If a force of 40N stretches a wire from 20m to 20.02m, what is the amount of force required to stretch the same material from 20m to 20.07m?
what is 7/2 * 40N?
0.07/0.02 * 40 = 7/2 * 40 =
To find the amount of force required to stretch the wire from 20m to 20.07m, we can use Hooke's Law. Hooke's law states that the force required to stretch or compress a spring is directly proportional to the displacement or change in length.
First, let's find the change in length of the wire:
Change in length = Final length - Initial length
Change in length = 20.07m - 20m
Change in length = 0.07m
Now, let's use Hooke's Law to find the amount of force required:
Force = (Spring constant) * (Change in length)

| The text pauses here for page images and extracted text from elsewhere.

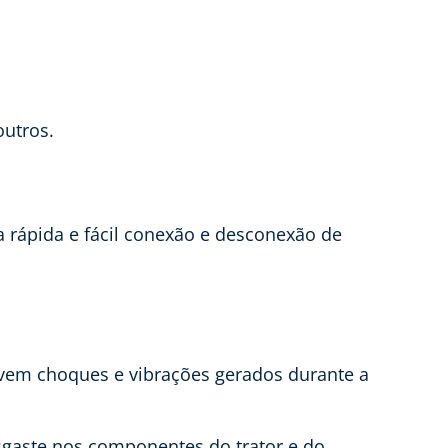
outros.
 rápida e fácil conexão e desconexão de
rvem choques e vibrações gerados durante a
gaste nos componentes do trator e do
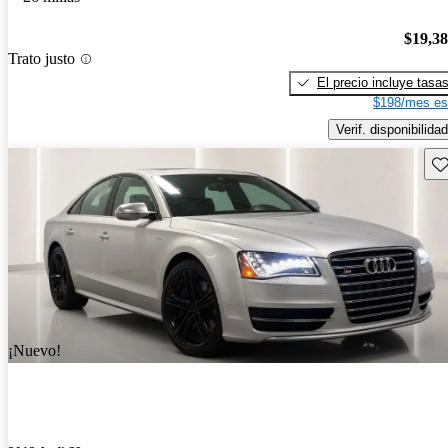
$19,3
Trato justo
El precio incluye tasa
$198/mes es
Verif. disponibilidad
Gu
¡Nuevo!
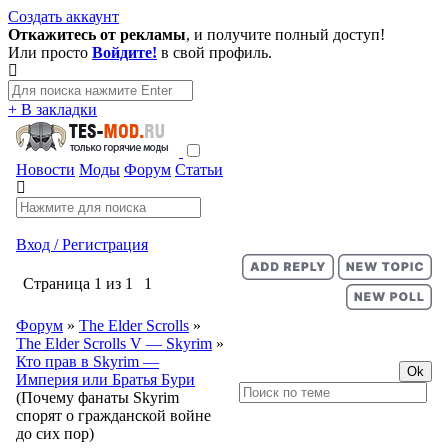
Создать аккаунт
Откажитесь от рекламы
, и получите полный доступ!
Или просто
Войдите!
в свой профиль.
+ В закладки
Новости
Моды
Форум
Статьи
Вход / Регистрация
Страница
1
из
1
1
Форум
»
The Elder Scrolls
»
The Elder Scrolls V — Skyrim
»
Кто прав в Skyrim —
Империя или Братья Бури
(Почему фанаты Skyrim
спорят о гражданской войне
до сих пор)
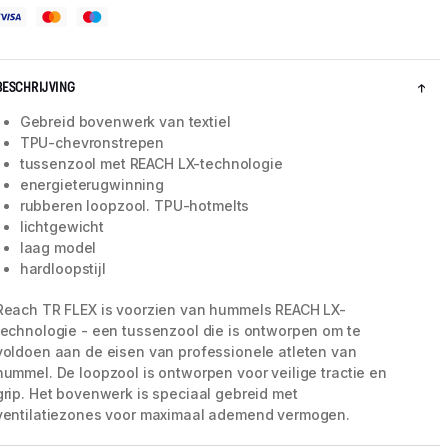
BESCHRIJVING
Gebreid bovenwerk van textiel
TPU-chevronstrepen
tussenzool met REACH LX-technologie
energieterugwinning
rubberen loopzool. TPU-hotmelts
lichtgewicht
laag model
hardloopstijl
Reach TR FLEX is voorzien van hummels REACH LX-
5 / 8
technologie - een tussenzool die is ontworpen om te
voldoen aan de eisen van professionele atleten van
hummel. De loopzool is ontworpen voor veilige tractie en
grip. Het bovenwerk is speciaal gebreid met
ventilatiezones voor maximaal ademend vermogen.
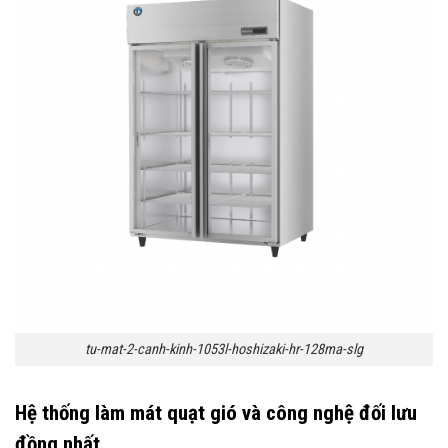
tu-mat-2-canh-kinh-1053l-hoshizaki-hr-128ma-slg
Hệ thống làm mát quạt gió và công nghệ đối lưu
đồng nhất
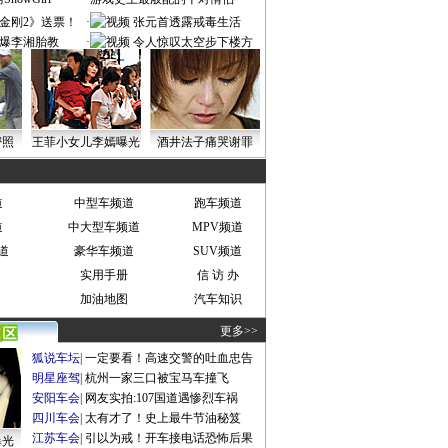
金刚2》送票！
·
张元首透露戒毒生活
爆李湘胎教
·
令人惊叹太空步下楼方
式
密照
王菲小女儿李嫣曝光
酒井法子痛哭谢罪
道
中型车频道
跑车频道
道
中大型车频道
MPV频道
道
豪华车频道
SUV频道
实用手册
信 访 办
加油地图
汽车知识
更多>>
狐说车坛
|
一定要看！高速交警的吐血忠告
明星座驾
|
杭州一家三口被宝马车撞飞
安阳车会
|
网友实拍:107国道遇惨烈车祸
四川车会
|
太有才了！史上最牛节油秘笈
江苏车会
|
引以为戒！开车接电话恐怖后果
曝光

Hooke's Law formula can be rearranged to solve for spring constant:
Force = (k) * (Change in length)
k = Force / (Change in length)
Given that the force required to stretch the wire from 20m to 20.02m is 40N, and the change in length is 0.02m, we can calculate the spring constant (k):
k = 40N / 0.02m
k = 2000 N/m
Now that we have the spring constant, let's find the force required to stretch the wire from 20m to 20.07m:
Force = k * Change in length
Force = 2000 N/m * 0.07m
Force = 140 N
Therefore, the amount of force required to stretch the same material from 20m to 20.07m is 140N.